The Hawthorn redevelopment involved the demolition of the previous Aquatic Centre superstructure, bulk excavation works for new 50-metre and 20-metre pools, as well as construction activities associated with the new four-level recreational facility.


One of the innovative solutions developed by the design team was a structural design which allowed for the retention of the existing pool shell as a basement level. This meant large amounts of plant equipment associated with the pools did not require additional new structure. This saved the client money by minimising demolition and removal costs, and it substantially shortened the construction program to everyone’s advantage.

Working in collaboration with the builder, a further refinement to the design was the implementation of a driven pile solution instead of the original bored pier solution. This further reduced the need to remove spoil from the site.

However, the proposal had the potential to cause significant vibrations and possible cracking to surrounding high value residential buildings. Clear communication and a detailed risk analysis process ensured the builder was fully aware of all eventualities before proceeding. Drilling procedures and predicted vibration levels were investigated and extensive due diligence inspections were undertaken. The outcome was significant cost and time savings.

The entire design process was undertaken using Building Information Modelling (BIM). Extensive collaboration and co-ordination between the members of the design team at the outset set project protocols and parameters, culminating in a BIM Implementation Plan. This enabled the project to be delivered to the highest possible standard.


The large span roof was designed as an exposed steel structure. Modelling and rendering in BIM meant both the architect and client were able to visualize exactly what being underneath the roof would be like, to ensure that their vision and expectations were met.

BIM also assisted in clearly showing where the vast amount of mechanical ductwork was going to be positioned to ensure no clashes would occur in relation to the structure.

Pool Concourse Guidelines

Finally, it is worth mentioning the safety of pool concourses, which is a major issue for all operators.

A range of industry consultants have recently worked with Aquatics & Recreation Victoria (ARV) to help produce the Pool Concourse Guidelines document.

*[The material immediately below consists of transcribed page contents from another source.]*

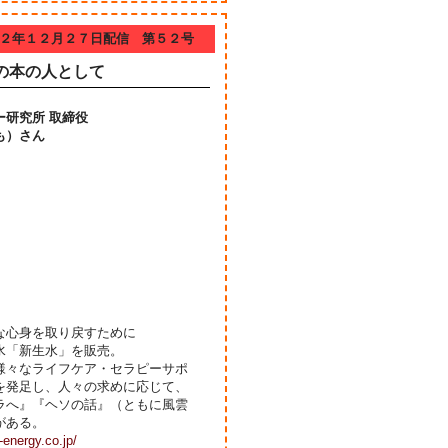
２年１２月２７日配信 第５２号
の本の人として
ー研究所 取締役
も）さん
な心身を取り戻すために
水「新生水」を販売。
様々なライフケア・セラピーサポ
を発足し、人々の求めに応じて、
ラへ』『ヘソの話』（ともに風雲
がある。
-energy.co.jp/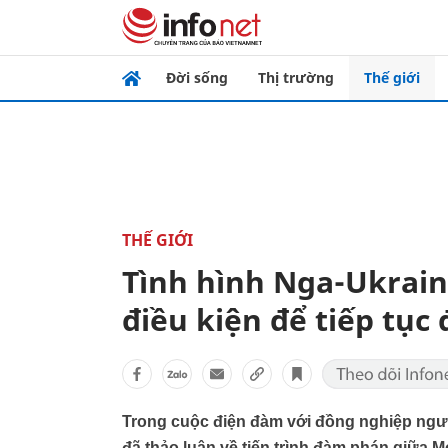
Đời sống
Thị trường
Thế giới
THẾ GIỚI
Tình hình Nga-Ukrain
điều kiện để tiếp tục 
Trong cuộc điện đàm với đồng nghiệp ngư
đã thảo luận về tiến trình đàm phán giữa M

The aim is to elevate the understanding of the industry and facility owners in maximising the appropriate performance of a concourse and hence minimising slips and falls. This includes managing pressure on the construction program, concourse design, construction finishes, safety obligations, workmanship, concourse surface selection, the role and responsibilities of the supervising architect, design tolerances, cleaning, maintenance and operational management requirements, among other considerations.

A copy of these guidelines can be downloaded from the ARV website.